▸ Exercise instructions
Look over the entries that follow and work out how many lines contain "string". State the number only.

▸ Recorded data

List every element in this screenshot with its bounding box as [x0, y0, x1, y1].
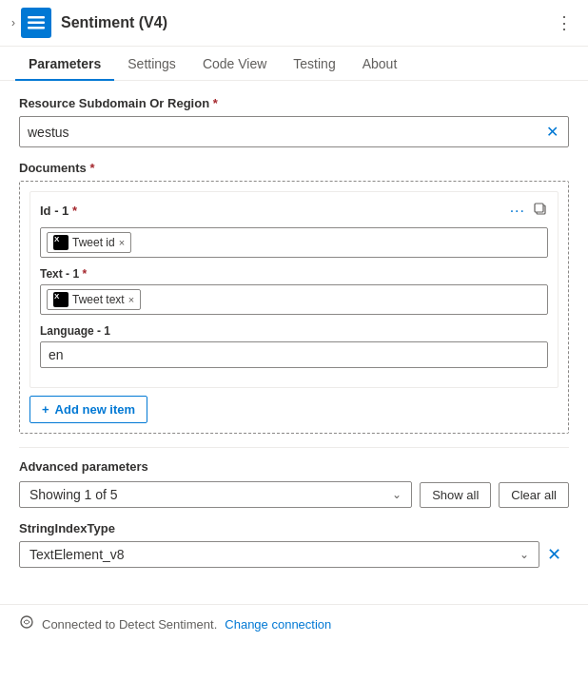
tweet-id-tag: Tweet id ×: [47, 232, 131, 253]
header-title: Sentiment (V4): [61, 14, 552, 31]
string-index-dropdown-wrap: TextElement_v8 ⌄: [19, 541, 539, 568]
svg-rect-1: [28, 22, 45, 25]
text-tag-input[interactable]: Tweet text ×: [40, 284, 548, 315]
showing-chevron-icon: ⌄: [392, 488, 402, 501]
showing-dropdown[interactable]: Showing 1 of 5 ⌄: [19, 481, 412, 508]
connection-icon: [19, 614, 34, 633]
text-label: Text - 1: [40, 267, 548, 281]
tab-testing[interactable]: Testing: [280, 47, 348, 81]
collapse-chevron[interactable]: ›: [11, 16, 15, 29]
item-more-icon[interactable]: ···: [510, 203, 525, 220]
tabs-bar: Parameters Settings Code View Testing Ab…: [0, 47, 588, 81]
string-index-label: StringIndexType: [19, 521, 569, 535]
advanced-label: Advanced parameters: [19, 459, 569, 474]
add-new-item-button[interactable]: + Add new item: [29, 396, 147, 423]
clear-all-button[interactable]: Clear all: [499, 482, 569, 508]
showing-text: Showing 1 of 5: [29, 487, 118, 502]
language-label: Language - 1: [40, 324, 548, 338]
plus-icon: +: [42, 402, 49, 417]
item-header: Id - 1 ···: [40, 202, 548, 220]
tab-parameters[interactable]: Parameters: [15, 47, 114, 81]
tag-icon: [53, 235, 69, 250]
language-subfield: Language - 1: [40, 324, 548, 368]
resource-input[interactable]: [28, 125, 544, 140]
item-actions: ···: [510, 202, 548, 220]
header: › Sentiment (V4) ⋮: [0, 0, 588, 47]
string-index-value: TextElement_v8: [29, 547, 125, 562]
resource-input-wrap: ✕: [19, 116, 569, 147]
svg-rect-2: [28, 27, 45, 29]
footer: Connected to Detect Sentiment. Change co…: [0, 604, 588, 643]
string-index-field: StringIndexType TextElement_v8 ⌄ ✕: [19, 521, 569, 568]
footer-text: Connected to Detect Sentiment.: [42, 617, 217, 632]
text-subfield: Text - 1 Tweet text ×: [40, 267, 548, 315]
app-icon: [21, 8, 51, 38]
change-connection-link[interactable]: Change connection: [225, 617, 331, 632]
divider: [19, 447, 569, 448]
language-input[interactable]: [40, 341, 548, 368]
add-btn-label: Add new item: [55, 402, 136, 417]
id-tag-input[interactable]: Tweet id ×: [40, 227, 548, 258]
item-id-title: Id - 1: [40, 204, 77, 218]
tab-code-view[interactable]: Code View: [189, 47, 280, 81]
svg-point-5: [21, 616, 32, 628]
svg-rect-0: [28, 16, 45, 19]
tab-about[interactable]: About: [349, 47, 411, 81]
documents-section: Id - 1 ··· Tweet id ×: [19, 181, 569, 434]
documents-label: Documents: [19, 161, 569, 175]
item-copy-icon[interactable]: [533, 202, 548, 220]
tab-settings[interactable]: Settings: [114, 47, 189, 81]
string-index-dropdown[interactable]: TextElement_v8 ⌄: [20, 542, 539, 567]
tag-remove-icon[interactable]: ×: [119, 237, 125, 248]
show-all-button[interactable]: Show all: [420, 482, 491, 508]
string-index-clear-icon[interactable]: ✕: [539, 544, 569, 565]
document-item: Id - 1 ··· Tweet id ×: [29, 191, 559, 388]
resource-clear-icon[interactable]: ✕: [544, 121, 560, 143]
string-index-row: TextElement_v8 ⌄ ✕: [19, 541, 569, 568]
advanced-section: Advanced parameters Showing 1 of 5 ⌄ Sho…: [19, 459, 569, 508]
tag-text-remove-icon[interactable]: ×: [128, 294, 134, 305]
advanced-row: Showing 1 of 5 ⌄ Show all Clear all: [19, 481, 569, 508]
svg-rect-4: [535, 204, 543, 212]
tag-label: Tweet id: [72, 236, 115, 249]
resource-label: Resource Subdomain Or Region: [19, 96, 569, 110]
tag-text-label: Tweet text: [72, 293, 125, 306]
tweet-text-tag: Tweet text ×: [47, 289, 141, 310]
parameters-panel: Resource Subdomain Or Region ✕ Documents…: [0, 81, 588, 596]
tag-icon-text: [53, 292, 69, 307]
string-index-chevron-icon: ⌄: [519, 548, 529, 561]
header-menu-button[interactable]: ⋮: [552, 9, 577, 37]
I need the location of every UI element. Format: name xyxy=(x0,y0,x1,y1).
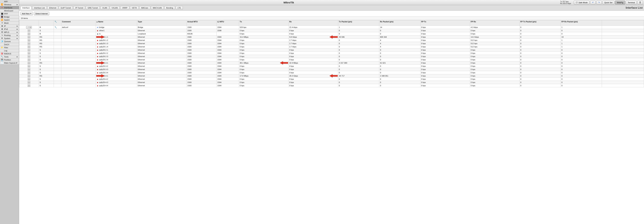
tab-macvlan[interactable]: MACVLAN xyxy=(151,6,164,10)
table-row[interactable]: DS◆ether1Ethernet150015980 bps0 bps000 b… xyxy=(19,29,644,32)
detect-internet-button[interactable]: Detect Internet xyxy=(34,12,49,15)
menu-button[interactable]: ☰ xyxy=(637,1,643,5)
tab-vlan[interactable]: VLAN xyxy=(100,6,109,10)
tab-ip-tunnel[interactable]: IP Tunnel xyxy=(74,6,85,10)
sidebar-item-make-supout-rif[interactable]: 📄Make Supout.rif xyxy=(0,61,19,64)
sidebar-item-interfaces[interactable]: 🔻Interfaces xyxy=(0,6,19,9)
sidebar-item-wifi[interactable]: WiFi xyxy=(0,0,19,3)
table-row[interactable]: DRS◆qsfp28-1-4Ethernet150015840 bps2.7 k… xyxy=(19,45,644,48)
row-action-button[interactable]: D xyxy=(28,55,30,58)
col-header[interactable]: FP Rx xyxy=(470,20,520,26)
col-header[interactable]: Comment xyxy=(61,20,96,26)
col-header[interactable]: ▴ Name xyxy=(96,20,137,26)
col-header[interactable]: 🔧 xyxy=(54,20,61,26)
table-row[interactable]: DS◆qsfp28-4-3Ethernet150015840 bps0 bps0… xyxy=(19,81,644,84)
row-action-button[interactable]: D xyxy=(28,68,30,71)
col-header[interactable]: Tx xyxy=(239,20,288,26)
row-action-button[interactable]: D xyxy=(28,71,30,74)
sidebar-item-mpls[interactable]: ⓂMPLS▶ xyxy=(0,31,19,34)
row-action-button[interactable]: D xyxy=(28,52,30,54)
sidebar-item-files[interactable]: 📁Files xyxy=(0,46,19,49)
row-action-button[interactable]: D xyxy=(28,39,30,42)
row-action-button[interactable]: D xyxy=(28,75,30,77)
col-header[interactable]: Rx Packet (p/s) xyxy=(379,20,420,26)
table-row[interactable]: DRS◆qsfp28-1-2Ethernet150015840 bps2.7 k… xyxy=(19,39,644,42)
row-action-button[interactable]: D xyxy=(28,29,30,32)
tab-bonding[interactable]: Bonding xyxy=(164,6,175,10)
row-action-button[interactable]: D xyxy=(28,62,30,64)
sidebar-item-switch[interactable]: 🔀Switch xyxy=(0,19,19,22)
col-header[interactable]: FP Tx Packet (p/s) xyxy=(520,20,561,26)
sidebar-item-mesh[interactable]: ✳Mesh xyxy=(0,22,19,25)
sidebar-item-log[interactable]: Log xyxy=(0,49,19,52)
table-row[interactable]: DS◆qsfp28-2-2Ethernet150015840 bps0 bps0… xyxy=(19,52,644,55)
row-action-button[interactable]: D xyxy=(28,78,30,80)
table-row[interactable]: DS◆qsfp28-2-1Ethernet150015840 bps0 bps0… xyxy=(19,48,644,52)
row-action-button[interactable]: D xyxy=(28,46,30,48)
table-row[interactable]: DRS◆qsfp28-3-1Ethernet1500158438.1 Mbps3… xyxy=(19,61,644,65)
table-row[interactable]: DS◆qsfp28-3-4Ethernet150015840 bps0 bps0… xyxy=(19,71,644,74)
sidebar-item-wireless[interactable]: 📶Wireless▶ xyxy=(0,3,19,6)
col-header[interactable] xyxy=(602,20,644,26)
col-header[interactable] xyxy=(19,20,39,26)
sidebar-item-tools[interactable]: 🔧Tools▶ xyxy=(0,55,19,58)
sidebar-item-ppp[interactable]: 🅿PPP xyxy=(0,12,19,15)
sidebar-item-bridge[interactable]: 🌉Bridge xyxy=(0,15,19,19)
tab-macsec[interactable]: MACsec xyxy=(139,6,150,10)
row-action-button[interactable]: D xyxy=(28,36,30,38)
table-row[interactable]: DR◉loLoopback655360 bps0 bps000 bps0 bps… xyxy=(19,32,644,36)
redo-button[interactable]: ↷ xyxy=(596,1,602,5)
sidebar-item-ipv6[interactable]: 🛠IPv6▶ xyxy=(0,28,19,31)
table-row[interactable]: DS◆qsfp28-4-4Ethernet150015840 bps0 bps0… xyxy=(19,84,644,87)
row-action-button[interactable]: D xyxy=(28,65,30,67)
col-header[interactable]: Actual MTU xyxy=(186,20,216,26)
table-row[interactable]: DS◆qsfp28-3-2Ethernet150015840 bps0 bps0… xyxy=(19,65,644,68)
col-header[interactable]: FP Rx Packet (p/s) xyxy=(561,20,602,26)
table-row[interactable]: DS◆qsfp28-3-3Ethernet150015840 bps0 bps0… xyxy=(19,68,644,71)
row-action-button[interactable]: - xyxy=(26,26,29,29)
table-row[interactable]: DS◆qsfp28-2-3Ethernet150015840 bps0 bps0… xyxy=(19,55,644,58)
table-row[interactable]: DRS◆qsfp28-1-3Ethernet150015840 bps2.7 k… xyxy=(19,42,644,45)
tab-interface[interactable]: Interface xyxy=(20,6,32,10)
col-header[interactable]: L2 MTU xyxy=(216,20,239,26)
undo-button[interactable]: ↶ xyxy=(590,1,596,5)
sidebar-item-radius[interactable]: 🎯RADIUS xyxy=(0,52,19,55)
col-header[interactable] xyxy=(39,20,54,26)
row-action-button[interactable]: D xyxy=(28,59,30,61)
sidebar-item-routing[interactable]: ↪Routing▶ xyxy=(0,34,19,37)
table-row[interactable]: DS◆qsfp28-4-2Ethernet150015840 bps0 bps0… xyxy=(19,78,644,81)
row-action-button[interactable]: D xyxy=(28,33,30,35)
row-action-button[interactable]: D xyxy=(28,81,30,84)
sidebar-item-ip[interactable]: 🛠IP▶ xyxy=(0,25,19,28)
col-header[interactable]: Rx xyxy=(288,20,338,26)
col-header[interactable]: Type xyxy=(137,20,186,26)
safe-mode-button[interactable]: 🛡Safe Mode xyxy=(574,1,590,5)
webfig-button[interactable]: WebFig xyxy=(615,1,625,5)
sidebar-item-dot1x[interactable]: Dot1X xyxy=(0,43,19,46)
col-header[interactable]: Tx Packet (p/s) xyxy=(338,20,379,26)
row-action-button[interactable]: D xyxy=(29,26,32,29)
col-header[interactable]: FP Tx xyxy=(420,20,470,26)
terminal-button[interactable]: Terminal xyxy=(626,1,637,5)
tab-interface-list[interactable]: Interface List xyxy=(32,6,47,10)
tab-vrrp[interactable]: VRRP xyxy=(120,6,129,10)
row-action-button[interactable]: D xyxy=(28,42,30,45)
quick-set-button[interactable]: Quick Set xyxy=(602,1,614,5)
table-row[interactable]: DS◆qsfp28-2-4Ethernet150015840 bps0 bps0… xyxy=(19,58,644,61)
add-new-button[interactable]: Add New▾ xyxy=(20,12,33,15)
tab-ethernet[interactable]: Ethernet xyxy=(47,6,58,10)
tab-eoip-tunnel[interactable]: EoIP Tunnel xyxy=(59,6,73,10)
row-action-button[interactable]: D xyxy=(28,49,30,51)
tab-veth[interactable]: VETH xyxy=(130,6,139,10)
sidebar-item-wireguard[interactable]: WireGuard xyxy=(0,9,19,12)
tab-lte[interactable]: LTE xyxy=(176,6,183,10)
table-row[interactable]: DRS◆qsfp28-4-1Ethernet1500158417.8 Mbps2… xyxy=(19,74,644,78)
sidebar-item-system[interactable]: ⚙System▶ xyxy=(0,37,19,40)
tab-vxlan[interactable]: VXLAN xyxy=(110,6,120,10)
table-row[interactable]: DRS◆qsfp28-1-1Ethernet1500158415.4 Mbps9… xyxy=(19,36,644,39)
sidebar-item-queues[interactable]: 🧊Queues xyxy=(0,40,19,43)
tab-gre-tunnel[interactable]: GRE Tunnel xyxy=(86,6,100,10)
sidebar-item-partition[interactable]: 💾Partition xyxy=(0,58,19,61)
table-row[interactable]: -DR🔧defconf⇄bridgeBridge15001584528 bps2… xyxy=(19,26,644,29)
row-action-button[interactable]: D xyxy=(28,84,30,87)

▸ Solution for this exercise
8